Colmena deployments began with Nixos 24.05 this week I updated the channel to 24.11. Now after deploying with apply switch, the deployments hangs either at activating system profile or at starting the systemd services I configured. After a long wait (2hrs) I Ctrl-C the deployment. When I reboot the server, the bootloader is corrupted. It seems that the kernel has been updated from 6.6.63 to 6.6.72 over a few configurations. But that did not cause an issue before…

I am shown this message:

kbd_mode: KDSKBMODE: Inappropriate ioctl for device
starting device mapper and LVM...
File descriptor 8 (/dev/console) leaked on lvm invocation. Parent PID 1: /nix/sh
File descriptor 9 (/dev/console) leaked on lvm invocation.
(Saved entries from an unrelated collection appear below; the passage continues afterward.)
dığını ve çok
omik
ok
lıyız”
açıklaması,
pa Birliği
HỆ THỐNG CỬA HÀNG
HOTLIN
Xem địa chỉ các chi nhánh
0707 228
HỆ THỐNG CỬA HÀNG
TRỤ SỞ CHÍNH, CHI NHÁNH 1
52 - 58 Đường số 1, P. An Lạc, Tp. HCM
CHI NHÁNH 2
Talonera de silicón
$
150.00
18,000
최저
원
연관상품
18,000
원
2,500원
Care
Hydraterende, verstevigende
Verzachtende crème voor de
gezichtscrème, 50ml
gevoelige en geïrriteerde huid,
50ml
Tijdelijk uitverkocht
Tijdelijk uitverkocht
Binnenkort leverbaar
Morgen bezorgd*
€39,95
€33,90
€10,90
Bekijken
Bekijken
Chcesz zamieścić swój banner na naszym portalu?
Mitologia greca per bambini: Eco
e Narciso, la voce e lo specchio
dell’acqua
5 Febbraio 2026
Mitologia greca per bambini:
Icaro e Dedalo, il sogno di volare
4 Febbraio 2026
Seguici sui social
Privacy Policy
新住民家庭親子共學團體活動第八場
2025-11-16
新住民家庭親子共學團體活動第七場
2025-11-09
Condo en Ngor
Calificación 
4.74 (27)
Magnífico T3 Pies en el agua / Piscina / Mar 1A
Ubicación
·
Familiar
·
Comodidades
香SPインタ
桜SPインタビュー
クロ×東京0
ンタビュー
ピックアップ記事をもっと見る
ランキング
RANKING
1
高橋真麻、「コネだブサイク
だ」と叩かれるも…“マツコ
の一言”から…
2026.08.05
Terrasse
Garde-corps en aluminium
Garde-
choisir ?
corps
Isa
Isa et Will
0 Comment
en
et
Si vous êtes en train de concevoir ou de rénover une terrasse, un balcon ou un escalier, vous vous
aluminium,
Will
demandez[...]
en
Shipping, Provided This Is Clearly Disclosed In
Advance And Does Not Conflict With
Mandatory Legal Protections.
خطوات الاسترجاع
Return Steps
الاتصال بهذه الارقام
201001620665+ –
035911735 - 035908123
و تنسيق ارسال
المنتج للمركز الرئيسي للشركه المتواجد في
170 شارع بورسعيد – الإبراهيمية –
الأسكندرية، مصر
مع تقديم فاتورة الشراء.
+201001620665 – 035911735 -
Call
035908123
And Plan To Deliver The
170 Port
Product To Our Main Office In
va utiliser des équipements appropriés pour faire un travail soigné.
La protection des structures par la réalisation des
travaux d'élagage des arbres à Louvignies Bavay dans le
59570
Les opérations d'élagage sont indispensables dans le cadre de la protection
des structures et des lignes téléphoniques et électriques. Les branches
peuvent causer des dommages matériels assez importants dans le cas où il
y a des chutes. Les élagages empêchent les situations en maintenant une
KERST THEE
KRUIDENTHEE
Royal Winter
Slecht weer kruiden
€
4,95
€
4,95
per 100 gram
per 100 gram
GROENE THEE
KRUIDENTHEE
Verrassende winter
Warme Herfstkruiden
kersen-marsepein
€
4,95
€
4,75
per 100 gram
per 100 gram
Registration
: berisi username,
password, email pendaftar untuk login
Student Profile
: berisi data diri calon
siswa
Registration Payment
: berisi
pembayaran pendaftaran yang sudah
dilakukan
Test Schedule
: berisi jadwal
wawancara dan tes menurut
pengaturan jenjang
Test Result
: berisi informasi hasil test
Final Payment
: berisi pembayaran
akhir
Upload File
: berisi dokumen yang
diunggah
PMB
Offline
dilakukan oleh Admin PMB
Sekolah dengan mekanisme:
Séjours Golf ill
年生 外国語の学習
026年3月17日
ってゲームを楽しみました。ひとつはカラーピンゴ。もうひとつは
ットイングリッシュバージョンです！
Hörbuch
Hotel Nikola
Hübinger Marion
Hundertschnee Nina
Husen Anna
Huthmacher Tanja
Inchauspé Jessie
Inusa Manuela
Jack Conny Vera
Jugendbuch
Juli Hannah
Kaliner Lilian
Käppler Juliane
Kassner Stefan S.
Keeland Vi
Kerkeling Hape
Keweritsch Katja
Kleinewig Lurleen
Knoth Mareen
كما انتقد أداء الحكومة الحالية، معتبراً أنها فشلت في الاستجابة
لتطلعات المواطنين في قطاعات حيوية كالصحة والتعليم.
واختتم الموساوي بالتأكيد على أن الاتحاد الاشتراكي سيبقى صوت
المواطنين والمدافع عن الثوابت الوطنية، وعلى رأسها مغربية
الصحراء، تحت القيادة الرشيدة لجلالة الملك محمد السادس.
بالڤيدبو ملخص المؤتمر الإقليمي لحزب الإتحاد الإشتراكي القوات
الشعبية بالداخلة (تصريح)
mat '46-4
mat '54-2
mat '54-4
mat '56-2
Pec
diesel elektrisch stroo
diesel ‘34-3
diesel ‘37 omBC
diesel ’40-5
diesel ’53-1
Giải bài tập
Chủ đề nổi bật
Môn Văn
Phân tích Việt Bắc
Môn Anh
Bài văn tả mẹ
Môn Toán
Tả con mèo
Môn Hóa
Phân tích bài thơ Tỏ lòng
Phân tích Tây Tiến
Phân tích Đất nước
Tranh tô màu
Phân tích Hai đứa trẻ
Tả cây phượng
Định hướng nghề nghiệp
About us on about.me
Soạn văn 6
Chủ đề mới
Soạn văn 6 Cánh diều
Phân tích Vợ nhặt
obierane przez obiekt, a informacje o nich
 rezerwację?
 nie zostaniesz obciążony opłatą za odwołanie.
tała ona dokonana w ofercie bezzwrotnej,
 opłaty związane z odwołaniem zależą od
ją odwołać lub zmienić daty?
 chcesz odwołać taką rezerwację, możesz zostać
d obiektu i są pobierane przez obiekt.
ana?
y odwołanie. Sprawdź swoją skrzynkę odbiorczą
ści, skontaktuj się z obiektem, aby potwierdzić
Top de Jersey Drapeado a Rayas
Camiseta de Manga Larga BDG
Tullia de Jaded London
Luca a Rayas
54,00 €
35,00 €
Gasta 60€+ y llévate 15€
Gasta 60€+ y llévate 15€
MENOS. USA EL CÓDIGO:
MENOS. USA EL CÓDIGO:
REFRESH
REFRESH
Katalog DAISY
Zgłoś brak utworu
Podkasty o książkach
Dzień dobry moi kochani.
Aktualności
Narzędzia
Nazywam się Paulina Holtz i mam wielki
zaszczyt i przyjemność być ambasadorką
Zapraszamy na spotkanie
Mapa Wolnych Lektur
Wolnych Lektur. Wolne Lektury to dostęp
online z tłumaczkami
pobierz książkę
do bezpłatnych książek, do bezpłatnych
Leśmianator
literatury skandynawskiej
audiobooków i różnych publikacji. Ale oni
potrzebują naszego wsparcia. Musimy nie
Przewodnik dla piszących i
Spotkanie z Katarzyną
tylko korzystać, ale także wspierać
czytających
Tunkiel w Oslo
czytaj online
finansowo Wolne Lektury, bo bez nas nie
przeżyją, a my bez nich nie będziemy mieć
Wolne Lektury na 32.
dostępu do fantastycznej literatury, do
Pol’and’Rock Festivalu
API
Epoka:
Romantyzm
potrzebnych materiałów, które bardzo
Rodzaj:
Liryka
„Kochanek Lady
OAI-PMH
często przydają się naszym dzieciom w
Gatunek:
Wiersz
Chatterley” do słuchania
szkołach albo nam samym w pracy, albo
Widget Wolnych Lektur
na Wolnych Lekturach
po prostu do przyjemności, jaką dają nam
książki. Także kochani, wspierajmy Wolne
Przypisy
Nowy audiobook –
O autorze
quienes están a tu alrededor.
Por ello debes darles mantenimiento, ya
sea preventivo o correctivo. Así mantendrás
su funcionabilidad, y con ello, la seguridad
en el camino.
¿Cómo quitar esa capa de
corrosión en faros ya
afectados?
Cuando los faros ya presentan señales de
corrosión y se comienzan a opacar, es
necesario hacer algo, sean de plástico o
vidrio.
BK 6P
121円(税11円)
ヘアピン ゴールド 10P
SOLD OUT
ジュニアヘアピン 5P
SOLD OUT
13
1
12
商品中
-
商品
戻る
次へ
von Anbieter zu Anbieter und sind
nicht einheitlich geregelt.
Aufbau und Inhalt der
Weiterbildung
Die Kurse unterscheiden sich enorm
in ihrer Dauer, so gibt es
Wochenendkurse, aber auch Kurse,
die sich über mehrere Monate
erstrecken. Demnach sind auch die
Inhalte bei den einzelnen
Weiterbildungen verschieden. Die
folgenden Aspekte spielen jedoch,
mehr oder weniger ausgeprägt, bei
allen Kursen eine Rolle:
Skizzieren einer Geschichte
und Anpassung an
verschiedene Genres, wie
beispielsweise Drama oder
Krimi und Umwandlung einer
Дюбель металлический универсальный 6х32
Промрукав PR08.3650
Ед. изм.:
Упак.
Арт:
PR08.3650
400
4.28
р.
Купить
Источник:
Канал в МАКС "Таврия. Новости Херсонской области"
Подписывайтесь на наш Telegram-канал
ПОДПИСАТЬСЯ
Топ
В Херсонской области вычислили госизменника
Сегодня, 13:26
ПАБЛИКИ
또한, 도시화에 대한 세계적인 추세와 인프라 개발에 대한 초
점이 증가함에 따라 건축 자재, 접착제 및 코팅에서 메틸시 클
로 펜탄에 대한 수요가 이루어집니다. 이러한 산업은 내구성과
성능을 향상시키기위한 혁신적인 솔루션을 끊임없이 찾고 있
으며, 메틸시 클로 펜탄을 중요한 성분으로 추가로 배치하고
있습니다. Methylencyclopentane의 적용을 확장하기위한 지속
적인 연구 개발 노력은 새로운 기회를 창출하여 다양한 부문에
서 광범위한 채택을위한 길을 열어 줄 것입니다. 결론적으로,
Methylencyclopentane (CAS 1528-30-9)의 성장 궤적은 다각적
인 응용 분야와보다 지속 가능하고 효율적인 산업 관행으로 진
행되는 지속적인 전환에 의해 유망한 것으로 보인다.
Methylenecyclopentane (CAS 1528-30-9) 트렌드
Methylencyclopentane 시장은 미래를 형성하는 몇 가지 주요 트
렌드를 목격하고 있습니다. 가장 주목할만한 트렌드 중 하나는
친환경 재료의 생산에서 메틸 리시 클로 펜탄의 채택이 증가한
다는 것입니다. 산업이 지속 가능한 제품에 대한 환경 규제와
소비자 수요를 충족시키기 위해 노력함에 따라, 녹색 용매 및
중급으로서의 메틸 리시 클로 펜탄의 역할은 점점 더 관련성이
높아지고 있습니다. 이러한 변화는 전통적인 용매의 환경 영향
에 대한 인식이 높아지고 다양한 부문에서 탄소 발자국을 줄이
Parent PID 1: /nix/sh
checking /dev/sda...
fsck (busybox 1.36.1)
[fsck.ext4 (1) -- /mnt-root/] fsck.ext4 -a /dev/sda
fsck.ext4: Bad magic number in super-block while trying to open /dev/sda
/dev/sda:
The superblock could not be read or does not describe a valid ext2/ext3/ext4
filesystem.  If the device is valid and it really contains an ext2/ext3/ext4
filesystem (and not swap or ufs or something else), then the superblock
is corrupt, and you might try running e2fsck with an alternate superblock:
    e2fsck -b 8193 <device>
 or 
    e2fsck -b 32768 <device>

/dev/sda contains a swap file system labelled 'linode-swap'
fsck on /dev/sda failed.

An error occurred in stage 1 of the boot process, which must mount the
root filesystem on `/mnt-root' and then start stage 2.  Press one
of the following keys:

  r) to reboot immediately
  *) to ignore the error and continue

After reinstalling the bootloader with the following commands:

for i in dev proc sys; do mount --rbind /$i /mnt/$i; done
  chroot /mnt /nix/var/nix/profiles/system/bin/switch-to-configuration boot --install-bootloader

and then rebooting, everything seems to work fine.
Thinking this might be Colmena related, I will try deploying with deploy-rs to see if that make a difference.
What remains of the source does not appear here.